I guess for now I'll try the curl method with subprocess.Popen and ignore the timeout.
Any other ideas to try and lose the timeout/hang?
Thanks!
Scott
Offline
Well, you'll want to set the two additional tuning knobs that Linux provides -- TCP_KEEPINTVL and TCP_KEEPIDLE. curl lets you do this with the --keepalive-time=N flag (the value 'N' is applied to both KEEPINTVL and KEEPIDLE) and alters the way-too-long default values. I can't find it in documentation but I think KEEPIDLE defaults to 7200 seconds meaning that keep alives aren't sent for 2 hours. Try something like 60 and see if that makes curl happier.
Last edited by falconindy (2012-01-28 04:20:45)
Offline
That killed the curl timeout, but why would I be getting this warning from inside a fully updated Arch system (tested on 2 different systems...x86_64 and i686)??

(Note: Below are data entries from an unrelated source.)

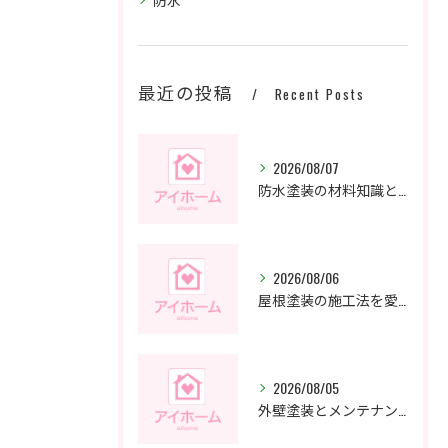
最近の投稿
Recent Posts
2026/08/07
防水塗装の材料知識と愛知県名古屋市で押さえておくべき実務ポイントを徹底整理
2026/08/06
屋根塗装の施工法を愛知県名古屋市で賢く選ぶポイントと補助金情報
2026/08/05
外壁塗装とメンテナンスは愛知県名古屋市で安心して任せるための業者選びと補助金活用術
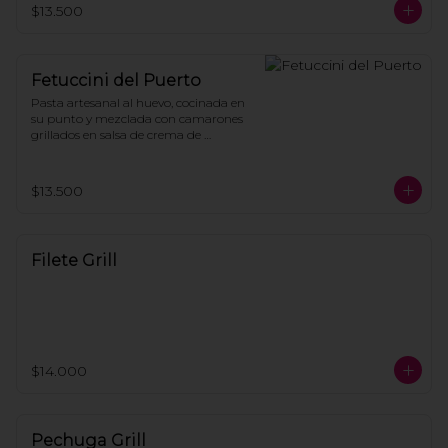
$13.500
Fetuccini del Puerto
Pasta artesanal al huevo, cocinada en 
su punto y mezclada con camarones 
grillados en salsa de crema de 
langostas, tomate cherry y perejil.
$13.500
Filete Grill
$14.000
Pechuga Grill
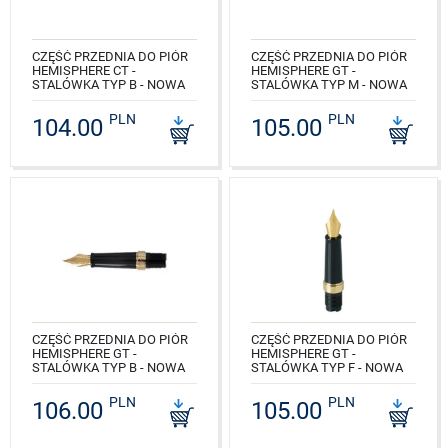
CZĘŚĆ PRZEDNIA DO PIÓR
CZĘŚĆ PRZEDNIA DO PIÓR
HEMISPHERE CT -
HEMISPHERE GT -
STALÓWKA TYP B - NOWA
STALÓWKA TYP M - NOWA
NR KAT.: S0939130
NR KAT.: S0939080
PLN
PLN
104.00
105.00
CZĘŚĆ PRZEDNIA DO PIÓR
CZĘŚĆ PRZEDNIA DO PIÓR
HEMISPHERE GT -
HEMISPHERE GT -
STALÓWKA TYP B - NOWA
STALÓWKA TYP F - NOWA
NR KAT.: S0939090
NR KAT.: S0939070
PLN
PLN
106.00
105.00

$ curl -O --keepalive-time 60 ftp://user:pw@url/itemx3.out
Warning: Keep-alive functionality somewhat crippled due to missing support in
Warning: your operating system!
% Total % Received % Xferd Average Speed Time Time Time Current
Dload Upload Total Spent Left Speed
0 0 0 0 0 0 0 0 --:--:-- --:--:-- --:--:-- 0Warning: Keep-alive functionality somewhat crippled due to missing support in
Warning: your operating system!
100 240M 100 240M 0 0 423k 0 0:09:41 0:09:41 --:--:-- 374k
$
Is that normal?
Thanks!
Scott
Hmmm...now I've gotta see if I can set that same keepalive from within python somehow.

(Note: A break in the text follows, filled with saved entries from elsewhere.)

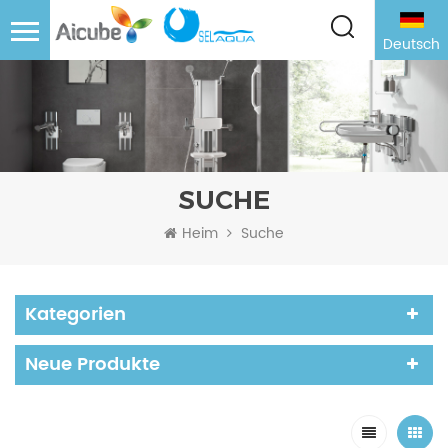
Deutsch
SUCHE
Heim
Suche
Kategorien
Neue Produkte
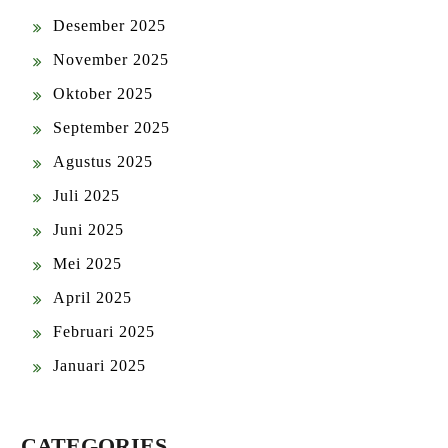
Desember 2025
November 2025
Oktober 2025
September 2025
Agustus 2025
Juli 2025
Juni 2025
Mei 2025
April 2025
Februari 2025
Januari 2025
CATEGORIES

Edit: I see that the SO_KEEPALIVE socket setting can be set using 'setsockopt', but I don't see anything about adjusting the keepalive interval. Am I missing it in the the setsockopt manpage?
Last edited by firecat53 (2012-01-28 05:47:29)
Offline
Huh. That warning isn't right at all. Looks like a regression from when the code for the CLI tool was split up into a bunch of different files. The netinet/tcp.h header isn't included and those constants aren't defined. Incidentally, my patch to pacman sparked me to file a pair of patches with curl to move control of tcp keepalives to the library side (it's currently done via a socket callback in the front end tool). Those will be merged, which means this regression will be silently overlooked. I'll backport the fix for us.
The idle and intvl options aren't in setsockopt(3P) because they're not POSIX options. see tcp(7). Don't know offhand if python will have these options available.
late update: curl 7.24.0-2 in testing properly sets the keepalive knobs.
Last edited by falconindy (2012-01-28 15:36:09)
Offline
I tested your fix in 7.24.0-2 and it works fine...no error messages. I've updated my code to use curl for now.
I also tried this in my python code with ftplib:
import socket
ftps=ftplib.FTP(url, user, password)
ftps.sock.setsockopt(socket.SOL_SOCKET, socket.SO_KEEPALIVE, 1)
ftps.sock.setsockopt(socket.SOL_SOCKET, socket.TCP.KEEPINTVL, 60)
ftps.retrbinary(......
but it still didn't work (hangs right before the download completes). Did I set that TCP.KEEPINTVL correctly? It seems like if that's the issue and the --keepalive-time fixes the problem using curl, that a similar fix should work with python. I'm running at the edge of my networking knowledge here...
Thanks!
Scott
Last edited by firecat53 (2012-01-30 01:08:22)
Offline
Offline
Awesome, I got it working with python...figured out I needed the levels set a little differently for the TCP variables + needed the TCP_KEEPIDLE variable. Like:
import socket
ftps.sock.setsockopt(socket.SOL_SOCKET, socket.SO_KEEPALIVE, 1)
ftps.sock.setsockopt(socket.IPPROTO_TCP, socket.TCP.KEEPINTVL, 75)
ftps.sock.setsockopt(socket.IPPROTO_TCP, socket.TCP.KEEPIDLE, 60)
Thanks so much for sticking with me, falconindy!
Scott
Offline